Figure 5 shows the kernel density distributions of longitudinal increments at forecast ranges between 24 and 120 h. Kernel density estimation is made by smoothing the frequency distribution of standardized longitudinal increments [23]. Gaussian kernel is used for this. Bandwidth (h), controlling smoothness of kernel density estimation, is calculated by Silverman’s rule of thumb [26] as Equation (4). s is standard deviation and the Interquartile Range (IQR) is the difference between the upper and lower quartiles of the values in data. Minimum value between $0.9 s$ and $\frac{2}{3}IQR$ divided by $n^{0.2}$ is h, where n is the number of values. Small (large) h results in rough (monotonous) density distribution. All kernel density estimations at 24 h show similar distributions (Figure 5a). On the other hand, the annual variation of density distributions at 120 h is seen to be larger than at 24 h (Figure 5). This confirms that the track pattern at a longer forecast time range significantly varies by year, which could be understood as the influence of interannual climate variability.

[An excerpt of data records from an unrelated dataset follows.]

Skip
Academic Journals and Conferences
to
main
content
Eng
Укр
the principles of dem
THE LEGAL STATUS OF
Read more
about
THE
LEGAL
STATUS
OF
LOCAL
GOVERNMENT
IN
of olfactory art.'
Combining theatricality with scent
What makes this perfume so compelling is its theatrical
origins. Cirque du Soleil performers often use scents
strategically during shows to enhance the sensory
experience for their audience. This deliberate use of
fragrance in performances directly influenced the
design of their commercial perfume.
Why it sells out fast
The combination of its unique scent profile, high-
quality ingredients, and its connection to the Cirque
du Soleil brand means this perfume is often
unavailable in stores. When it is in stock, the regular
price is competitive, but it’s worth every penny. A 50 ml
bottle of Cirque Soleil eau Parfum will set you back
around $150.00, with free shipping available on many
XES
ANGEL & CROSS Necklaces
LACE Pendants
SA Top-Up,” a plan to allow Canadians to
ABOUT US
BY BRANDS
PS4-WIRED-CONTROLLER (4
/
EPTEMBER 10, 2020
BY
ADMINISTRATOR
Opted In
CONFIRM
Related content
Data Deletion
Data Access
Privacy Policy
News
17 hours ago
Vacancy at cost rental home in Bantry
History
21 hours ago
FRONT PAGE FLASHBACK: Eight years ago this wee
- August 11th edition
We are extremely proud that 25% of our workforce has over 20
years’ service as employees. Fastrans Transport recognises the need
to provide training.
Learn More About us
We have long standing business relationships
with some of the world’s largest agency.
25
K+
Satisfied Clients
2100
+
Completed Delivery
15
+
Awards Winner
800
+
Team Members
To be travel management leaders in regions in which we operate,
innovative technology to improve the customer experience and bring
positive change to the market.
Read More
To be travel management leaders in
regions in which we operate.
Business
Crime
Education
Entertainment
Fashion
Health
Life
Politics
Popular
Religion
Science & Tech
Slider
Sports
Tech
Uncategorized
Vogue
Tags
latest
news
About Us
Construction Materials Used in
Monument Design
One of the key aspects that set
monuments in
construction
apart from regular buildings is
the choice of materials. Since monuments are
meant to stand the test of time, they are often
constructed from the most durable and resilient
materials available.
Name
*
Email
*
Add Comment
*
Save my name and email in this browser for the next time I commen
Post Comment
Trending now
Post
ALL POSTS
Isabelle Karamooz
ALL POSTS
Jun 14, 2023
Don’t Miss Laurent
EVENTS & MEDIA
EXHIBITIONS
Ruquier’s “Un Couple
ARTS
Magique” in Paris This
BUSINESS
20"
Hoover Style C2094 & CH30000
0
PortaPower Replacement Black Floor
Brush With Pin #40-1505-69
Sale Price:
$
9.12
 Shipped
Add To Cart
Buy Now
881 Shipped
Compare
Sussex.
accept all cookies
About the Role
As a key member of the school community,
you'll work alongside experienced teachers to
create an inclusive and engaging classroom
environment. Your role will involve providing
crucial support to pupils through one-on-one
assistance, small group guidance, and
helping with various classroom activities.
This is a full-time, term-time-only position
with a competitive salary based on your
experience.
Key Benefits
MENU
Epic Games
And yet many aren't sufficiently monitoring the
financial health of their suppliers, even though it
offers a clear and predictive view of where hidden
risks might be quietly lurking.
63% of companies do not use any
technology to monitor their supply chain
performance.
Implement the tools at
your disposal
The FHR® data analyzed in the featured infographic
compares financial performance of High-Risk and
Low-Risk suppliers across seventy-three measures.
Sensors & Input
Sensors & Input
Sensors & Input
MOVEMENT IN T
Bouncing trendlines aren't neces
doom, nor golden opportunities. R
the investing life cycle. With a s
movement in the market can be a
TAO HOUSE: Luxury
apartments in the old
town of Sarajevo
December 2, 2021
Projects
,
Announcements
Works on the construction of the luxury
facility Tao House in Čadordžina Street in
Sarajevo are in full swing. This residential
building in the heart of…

$$h=\frac{min\left\{0.9s,\frac{2}{3}IQR\right\}}{n^{0.2}}$$

(4)

Conclusively, the UWSM outperforms EWSM at shorter forecast time ranges, but not at longer forecast time ranges, possibly due to larger influence of climate variability as well as the history of model’s own improvements. Both influential factors could make the training datasets less effective to find realistic weights on participating MME members.

4. Summary and Discussion

In this study, WSMME is developed and evaluated in pursuit of more accurate TC track forecasting in the WNP. It is found that an approach using unequal weights through the PLSR method significantly improves MME skill for up to 72 h forecasts, but not thereafter. For this approach to improve its forecast skill at 96 and 120 h, consistent climate environments might be needed. The less skillful MME at 96 and 120 h by an unequal weighting approach is thought of as the consequence of influences by interannual climate variability. As pointed out by Krishnamurti et al. [27], the unequal weighting approach has a limitation to new observations by inexperienced values contained in the training dataset. In future studies, synoptic environment fluctuating by years could be considered for better MME forecast after 96 h.

WSMME forecast is a combination of UWSM until 72 h and EWSM after that. WSMME approach significantly outperforms individual models at all forecast time ranges. This suggests that WSMME could provide a good track reference for operational TC forecasters at least in the WNP. It is certain that the MME technique based on a larger spread of the forecasts provides more reliable uncertainty information. Forecast TC position is taken from the mean value of each probability distribution. Here, the spread also represents the confidence of the track forecast. A forecast error is normally small when the forecast spread is small [5,28]. MME spread can also be useful in estimating the regions of TC passage. Subsequent studies may include probabilistic information in association with WSMME forecast, which will greatly enhance the value of MME forecast.